We first considered the work of specialist guidelines followed by systematic reviews of randomized controlled trials (RCTs) and then individuals RCTs. If unavailable, we then considered systematic reviews of observational research followed by large individual observational studies. Search for articles were performed between September 1, 2022, and June 6, 2023.
The Strength of Recommendation Taxonomy35 was used to evaluate evidence for detecting and managing PD. When possible, we described the magnitude of applicable risks (eg, risk ratio) reported among included studies to enhance their clinical relevance. A relative risk of 2 or more (Risk ≥2.0) is generally accepted as being clinically significant at the level of an individual patient.36 To ensure that our narrative literature review was conducted and reported appropriately, we followed recommendations from the Scale for the Assessment of Narrative Review Articles (SANRA),37 a quality assessment tool for narrative reviews.

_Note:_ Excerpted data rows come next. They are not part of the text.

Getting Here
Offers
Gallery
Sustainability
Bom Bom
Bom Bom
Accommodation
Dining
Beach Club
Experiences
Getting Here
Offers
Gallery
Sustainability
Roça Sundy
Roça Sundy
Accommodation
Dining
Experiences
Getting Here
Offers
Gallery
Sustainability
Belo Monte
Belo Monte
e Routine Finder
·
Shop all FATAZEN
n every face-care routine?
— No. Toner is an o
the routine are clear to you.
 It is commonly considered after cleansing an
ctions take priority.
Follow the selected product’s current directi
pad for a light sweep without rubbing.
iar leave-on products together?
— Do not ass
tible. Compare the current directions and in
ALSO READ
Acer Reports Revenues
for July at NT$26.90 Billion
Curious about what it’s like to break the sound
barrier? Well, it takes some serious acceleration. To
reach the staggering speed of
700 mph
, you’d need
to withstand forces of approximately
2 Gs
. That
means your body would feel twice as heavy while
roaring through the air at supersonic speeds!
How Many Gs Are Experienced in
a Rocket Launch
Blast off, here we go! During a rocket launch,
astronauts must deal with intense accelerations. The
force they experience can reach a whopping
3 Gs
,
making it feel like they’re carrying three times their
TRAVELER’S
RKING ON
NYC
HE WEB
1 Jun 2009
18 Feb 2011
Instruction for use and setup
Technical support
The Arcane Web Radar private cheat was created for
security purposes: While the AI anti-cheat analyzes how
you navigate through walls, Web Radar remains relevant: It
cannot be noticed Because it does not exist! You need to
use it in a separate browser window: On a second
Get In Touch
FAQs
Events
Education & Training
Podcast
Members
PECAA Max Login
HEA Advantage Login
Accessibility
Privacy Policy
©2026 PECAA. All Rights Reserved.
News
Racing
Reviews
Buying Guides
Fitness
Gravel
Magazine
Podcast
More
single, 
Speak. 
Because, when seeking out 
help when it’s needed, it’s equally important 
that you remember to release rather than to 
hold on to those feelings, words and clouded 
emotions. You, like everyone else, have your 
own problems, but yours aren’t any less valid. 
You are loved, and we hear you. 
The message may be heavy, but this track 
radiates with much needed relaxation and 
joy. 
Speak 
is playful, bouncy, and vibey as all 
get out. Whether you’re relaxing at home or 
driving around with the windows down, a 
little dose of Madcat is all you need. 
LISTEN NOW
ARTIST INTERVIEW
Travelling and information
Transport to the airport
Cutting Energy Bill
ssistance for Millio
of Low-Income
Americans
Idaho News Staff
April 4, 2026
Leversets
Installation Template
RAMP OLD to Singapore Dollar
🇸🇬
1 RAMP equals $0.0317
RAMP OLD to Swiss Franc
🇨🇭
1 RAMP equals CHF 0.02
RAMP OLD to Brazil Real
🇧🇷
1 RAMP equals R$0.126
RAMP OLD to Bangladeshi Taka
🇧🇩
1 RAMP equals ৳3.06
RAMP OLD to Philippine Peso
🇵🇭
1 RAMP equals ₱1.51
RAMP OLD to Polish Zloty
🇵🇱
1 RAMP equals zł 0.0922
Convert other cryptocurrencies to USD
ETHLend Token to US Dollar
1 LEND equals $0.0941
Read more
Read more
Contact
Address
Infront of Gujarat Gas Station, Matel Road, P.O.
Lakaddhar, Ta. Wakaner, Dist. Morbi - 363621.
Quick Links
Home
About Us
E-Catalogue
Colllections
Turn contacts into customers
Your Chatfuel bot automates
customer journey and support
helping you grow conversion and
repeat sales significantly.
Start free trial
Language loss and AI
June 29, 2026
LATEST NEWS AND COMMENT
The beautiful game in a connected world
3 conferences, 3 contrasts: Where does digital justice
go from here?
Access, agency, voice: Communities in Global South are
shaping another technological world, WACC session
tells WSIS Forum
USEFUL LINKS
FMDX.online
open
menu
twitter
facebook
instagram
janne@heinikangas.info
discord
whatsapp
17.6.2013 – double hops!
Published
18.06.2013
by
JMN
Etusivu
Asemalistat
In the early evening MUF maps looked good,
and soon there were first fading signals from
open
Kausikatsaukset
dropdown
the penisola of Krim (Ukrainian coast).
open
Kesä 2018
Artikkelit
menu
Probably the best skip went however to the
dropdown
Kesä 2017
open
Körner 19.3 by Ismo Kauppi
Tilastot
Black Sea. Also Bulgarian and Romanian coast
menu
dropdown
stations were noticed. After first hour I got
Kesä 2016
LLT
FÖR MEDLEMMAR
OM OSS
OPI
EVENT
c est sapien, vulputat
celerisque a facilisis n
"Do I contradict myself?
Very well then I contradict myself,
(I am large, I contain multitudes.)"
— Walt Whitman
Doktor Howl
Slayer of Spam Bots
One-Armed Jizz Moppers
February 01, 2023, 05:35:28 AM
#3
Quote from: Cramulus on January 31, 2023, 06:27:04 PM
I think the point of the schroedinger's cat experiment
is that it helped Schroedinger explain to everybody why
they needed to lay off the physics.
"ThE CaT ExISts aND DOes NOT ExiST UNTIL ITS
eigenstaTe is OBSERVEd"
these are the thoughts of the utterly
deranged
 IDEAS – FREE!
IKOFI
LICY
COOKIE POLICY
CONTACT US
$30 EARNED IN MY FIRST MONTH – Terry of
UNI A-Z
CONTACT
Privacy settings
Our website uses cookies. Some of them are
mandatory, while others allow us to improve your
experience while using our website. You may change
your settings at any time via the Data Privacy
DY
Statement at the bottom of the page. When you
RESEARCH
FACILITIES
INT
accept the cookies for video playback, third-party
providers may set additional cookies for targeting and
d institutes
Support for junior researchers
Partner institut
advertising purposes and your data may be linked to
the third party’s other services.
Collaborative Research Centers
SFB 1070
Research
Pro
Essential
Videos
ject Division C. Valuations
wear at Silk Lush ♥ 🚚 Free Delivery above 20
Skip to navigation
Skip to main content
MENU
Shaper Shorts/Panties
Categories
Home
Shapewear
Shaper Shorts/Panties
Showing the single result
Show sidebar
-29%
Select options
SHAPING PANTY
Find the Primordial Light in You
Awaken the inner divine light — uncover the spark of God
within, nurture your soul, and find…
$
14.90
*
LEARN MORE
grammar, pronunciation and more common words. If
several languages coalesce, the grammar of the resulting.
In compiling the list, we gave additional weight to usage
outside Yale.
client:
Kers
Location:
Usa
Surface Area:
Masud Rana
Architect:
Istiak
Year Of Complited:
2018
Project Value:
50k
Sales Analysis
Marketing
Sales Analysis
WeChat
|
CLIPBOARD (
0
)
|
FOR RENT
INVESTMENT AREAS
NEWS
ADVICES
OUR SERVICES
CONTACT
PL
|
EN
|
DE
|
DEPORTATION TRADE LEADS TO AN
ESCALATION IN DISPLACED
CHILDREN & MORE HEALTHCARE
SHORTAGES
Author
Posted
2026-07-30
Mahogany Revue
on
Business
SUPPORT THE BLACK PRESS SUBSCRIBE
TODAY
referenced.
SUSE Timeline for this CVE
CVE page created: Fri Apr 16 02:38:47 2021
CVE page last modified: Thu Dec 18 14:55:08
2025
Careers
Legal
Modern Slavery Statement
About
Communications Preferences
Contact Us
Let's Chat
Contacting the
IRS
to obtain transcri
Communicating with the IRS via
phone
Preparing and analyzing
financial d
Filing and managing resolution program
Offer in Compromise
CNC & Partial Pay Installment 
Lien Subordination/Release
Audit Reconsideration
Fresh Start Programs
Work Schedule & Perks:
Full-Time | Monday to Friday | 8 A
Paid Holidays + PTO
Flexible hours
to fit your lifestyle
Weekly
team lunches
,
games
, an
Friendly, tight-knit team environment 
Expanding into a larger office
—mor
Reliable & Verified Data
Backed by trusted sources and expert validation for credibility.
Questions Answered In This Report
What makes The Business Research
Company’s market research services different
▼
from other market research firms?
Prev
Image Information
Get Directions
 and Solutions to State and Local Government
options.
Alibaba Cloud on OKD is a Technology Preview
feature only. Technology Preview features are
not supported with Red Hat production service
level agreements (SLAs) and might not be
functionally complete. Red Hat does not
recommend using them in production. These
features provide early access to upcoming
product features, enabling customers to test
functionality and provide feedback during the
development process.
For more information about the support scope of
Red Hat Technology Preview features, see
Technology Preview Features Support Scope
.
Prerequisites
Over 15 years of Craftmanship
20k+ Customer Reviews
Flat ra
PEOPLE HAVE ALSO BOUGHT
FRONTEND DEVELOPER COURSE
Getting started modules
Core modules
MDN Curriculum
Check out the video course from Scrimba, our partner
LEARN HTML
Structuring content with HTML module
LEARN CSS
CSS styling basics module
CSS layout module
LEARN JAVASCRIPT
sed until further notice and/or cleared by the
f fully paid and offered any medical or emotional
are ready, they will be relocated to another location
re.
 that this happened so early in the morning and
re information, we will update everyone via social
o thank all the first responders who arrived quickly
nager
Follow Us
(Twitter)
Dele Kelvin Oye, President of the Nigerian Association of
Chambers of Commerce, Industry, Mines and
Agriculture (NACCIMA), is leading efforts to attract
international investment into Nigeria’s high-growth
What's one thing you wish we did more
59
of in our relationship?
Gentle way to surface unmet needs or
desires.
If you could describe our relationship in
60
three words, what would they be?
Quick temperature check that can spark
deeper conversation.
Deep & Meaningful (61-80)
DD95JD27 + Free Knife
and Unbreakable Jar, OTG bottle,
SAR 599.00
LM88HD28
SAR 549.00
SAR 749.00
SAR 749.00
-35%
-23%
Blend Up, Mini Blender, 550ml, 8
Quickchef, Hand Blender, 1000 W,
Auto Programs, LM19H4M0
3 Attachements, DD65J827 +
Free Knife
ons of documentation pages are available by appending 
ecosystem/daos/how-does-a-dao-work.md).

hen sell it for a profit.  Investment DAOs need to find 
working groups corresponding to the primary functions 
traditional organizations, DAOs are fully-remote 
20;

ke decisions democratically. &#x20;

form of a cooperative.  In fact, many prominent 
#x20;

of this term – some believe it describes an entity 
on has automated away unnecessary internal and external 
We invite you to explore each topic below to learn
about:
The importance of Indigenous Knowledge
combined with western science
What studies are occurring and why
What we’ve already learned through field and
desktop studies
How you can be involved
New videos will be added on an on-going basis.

Detection of Perinatal Depression
The USPSTF recommends that all perinatal individuals be screened for depression with the Edinburgh Postnatal Depression Scale38 (EPDS) followed by a diagnostic evaluation for MDD among those identified as probable cases.34 Screening programs for PD have been proven to be efficacious in reducing PD onset39 (Table 1). The EPDS is a free, 10-item self-report questionnaire that focuses on the affective and cognitive symptoms of MDD.38 It has been translated into 50 languages and only takes 5 minutes to complete.40 Although the USPSTF did not recommend a specific cutoff score,34 an EPDS score of ≥10 may suggest PD.41 However, more recent data suggest that an EPDS score of ≥11 may provide the best combination of sensitivity and specificity.42 The following EPDS ranges can be considered when assessing PD severity: none-to-minimal depression (0 to 6); mild depression (7 to 13); moderate depression (14 to 19); and severe depression (19 to 30).43 Given that PD cases commonly present with elevated levels of anxiety,44,45 EPDS items 3 to 5 (EPDS-3A Scale) can help monitor anxiety symptoms among PD cases46 and screen for a possible comorbid anxiety disorder with an EPDS-3A cutoff score of ≥5.47,48
The National Institute for Health and Care Excellence (NICE; UK perinatal psychiatric guidelines) and the American Academy of Pediatricians (AAP) recommend the use of the Patient Health Questionnaire-949 (PHQ-9) for assessing individuals who may have PD.41,50 A PHQ-9 score ≥ 10 seems to have a good level of sensitivity and specificity for detecting probable PD cases.51 Within USA settings, the PHQ-9 may be more practical to use than EPDS given that its generally used in primary care to screen for depression among the general population34 and could prevent PCCs from having to learn and use another depression screening tool. In addition, USA primary care sites are measured by their use of PHQ-9 for quality and reimbursement, and so may prefer to use PHQ-9 to screen for PD. Lastly, there is more supportive training and material for PHQ-9 than EPDS within USA settings. PCCs should be aware that PHQ-9 measures somatic symptoms of MDD, which can be influenced by the physiologic changes occurring in the perinatal period.40,52
PCCs should consider following the Centre of Perinatal Excellence (COPE; Australian perinatal psychiatric guidelines) recommendation of screening for pregnancy-related MDD (antenatal depression [AD]) at least during the first and third trimesters,53 which is when AD prevalence is highest.2 For postpartum MDD (PPD), PCCs can consider following the AAP recommendation of screening PPD at least at 1-, 2-, 4-, and 6-months postnatally either during well-child visits or during separate appointments.41 The Centers for Disease Control and Prevention (CDC) recently highlighted that a large proportion of maternal deaths occur between 6 to 12 months postnatally and that mental health conditions like PD are the leading cause of perinatal maternal mortality.54 With nearly 84% of these maternal deaths being preventable, it may also be beneficial for individuals to be screened for PPD up to 12-months postnatally.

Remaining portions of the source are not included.